** MATERIAL FOR THE TASK **
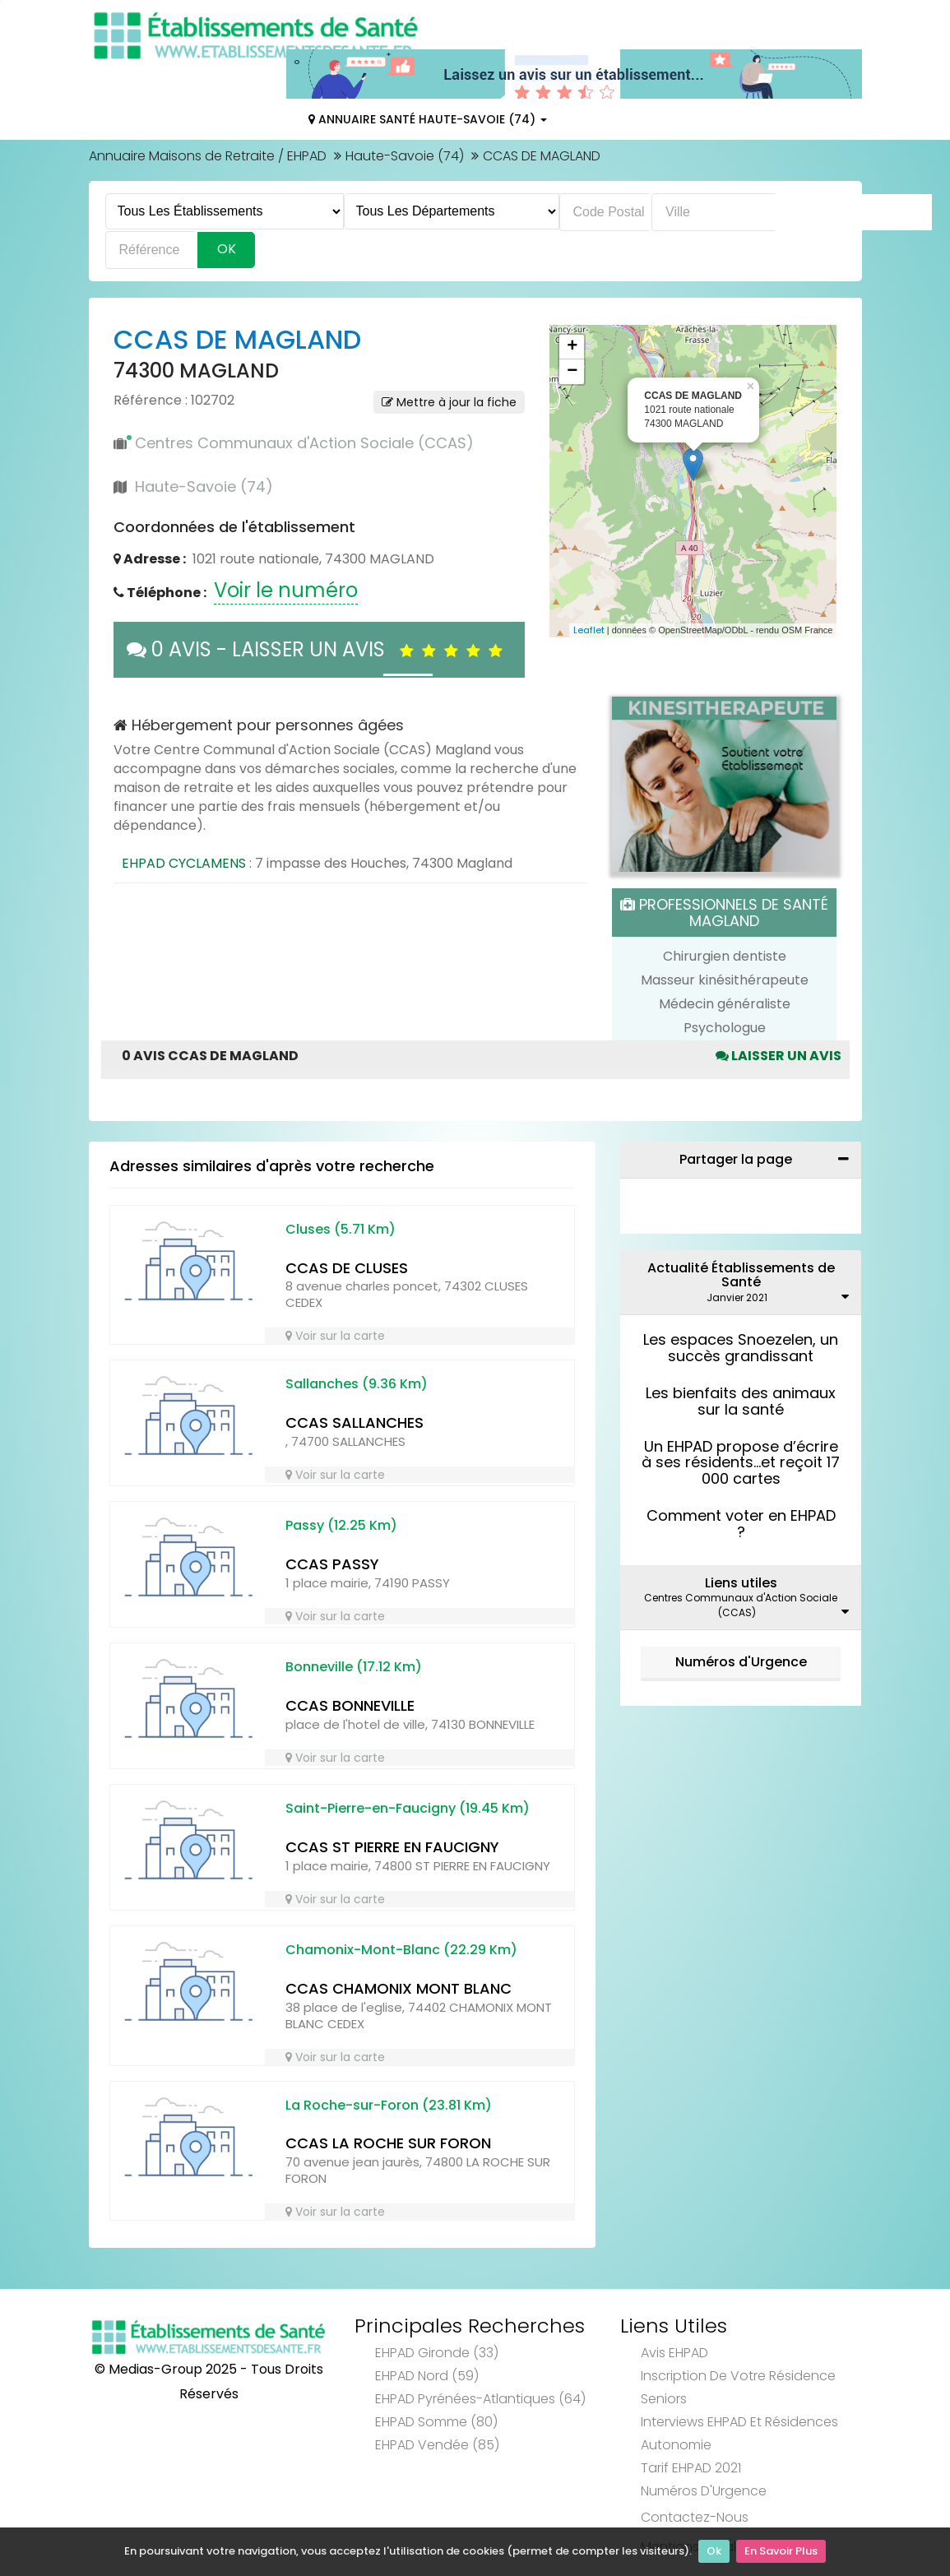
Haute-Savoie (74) (404, 155)
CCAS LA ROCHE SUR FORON (388, 2143)
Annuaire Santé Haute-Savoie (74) (427, 119)
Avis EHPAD (674, 2352)
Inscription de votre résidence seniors (738, 2387)
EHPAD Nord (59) (427, 2375)
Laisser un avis (778, 1055)
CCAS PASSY (332, 1564)
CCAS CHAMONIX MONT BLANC (398, 1988)
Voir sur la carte (335, 1335)
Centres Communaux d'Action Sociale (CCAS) (304, 443)
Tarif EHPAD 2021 (691, 2467)
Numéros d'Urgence (741, 1661)
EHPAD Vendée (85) (437, 2444)
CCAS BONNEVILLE (350, 1705)
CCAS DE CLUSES (346, 1268)
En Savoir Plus (781, 2552)
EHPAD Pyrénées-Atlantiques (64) (480, 2398)
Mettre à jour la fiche (449, 402)
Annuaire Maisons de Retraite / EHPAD (208, 155)
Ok (714, 2552)
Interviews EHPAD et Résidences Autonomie (739, 2433)
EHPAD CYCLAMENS (184, 863)
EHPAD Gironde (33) (436, 2352)
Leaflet (589, 630)
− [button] (572, 371)
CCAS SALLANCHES (354, 1422)
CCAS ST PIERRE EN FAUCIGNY (392, 1847)
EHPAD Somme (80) (436, 2421)
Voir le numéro (286, 590)
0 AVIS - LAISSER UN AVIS (319, 649)
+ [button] (572, 347)
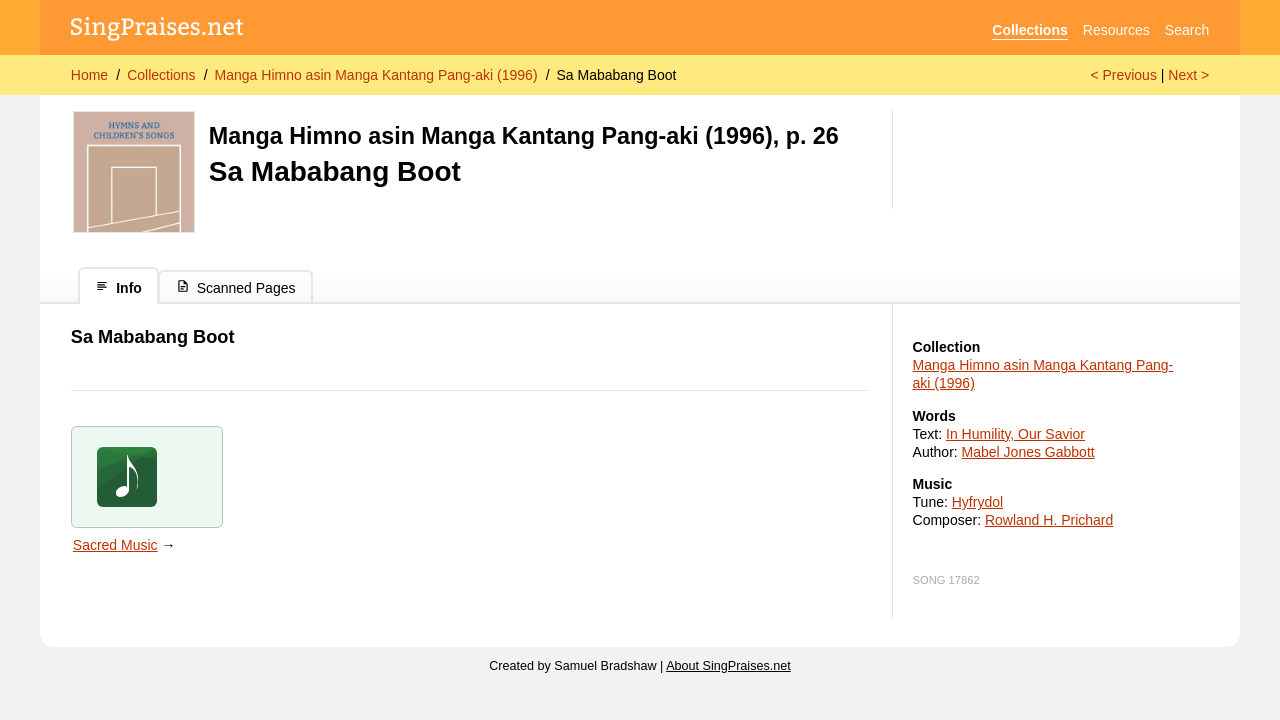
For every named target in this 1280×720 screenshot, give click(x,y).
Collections (1029, 30)
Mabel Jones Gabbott (1028, 452)
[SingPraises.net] (157, 30)
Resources (1116, 30)
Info (118, 287)
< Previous (1123, 75)
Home (89, 75)
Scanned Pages (236, 287)
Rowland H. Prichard (1049, 520)
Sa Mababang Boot (617, 75)
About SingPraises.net (728, 666)
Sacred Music (115, 545)
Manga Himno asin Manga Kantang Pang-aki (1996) (376, 75)
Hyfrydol (977, 502)
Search (1187, 30)
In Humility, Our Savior (1015, 434)
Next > (1188, 75)
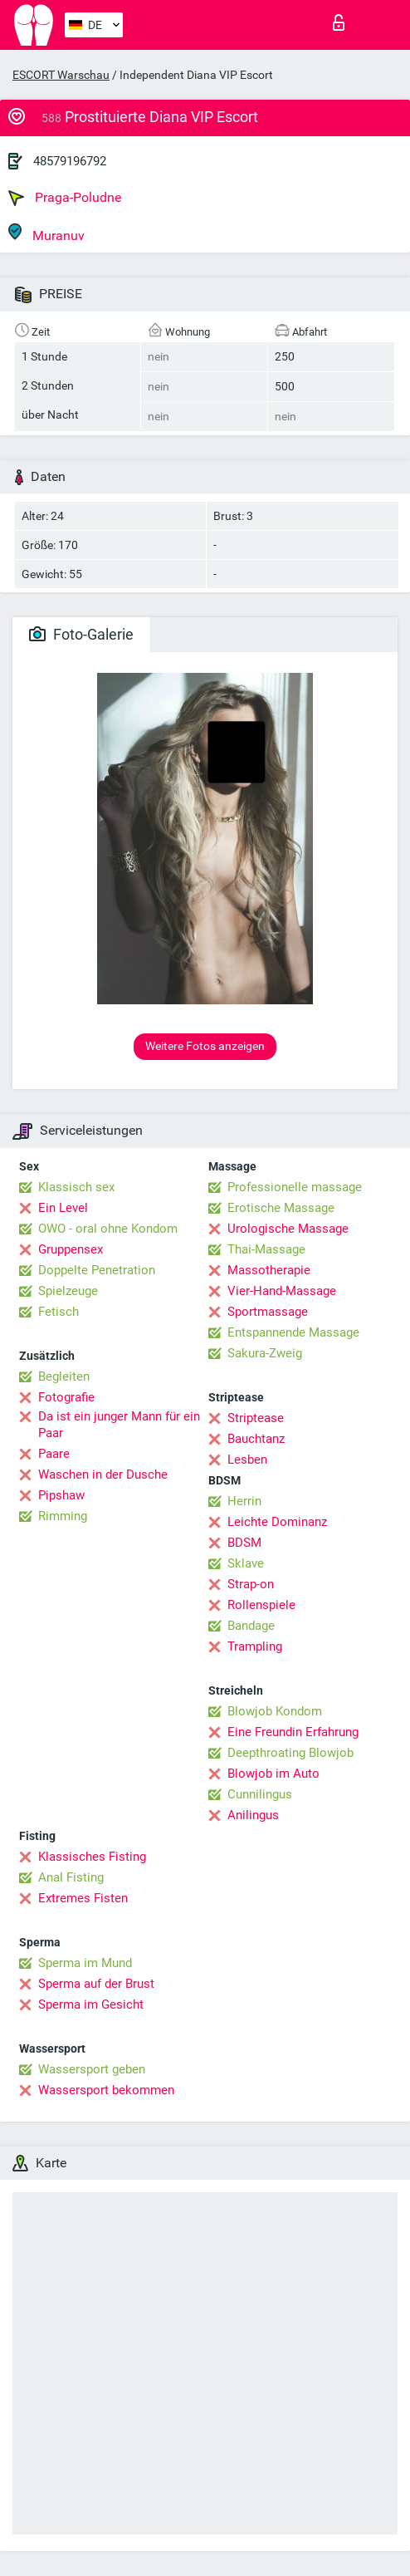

** GOAL OF THE EXERCISE **
Your answer should be one number: the count of lines in the data above that include the word "Savoie".

** WRITTEN RESPONSE **
2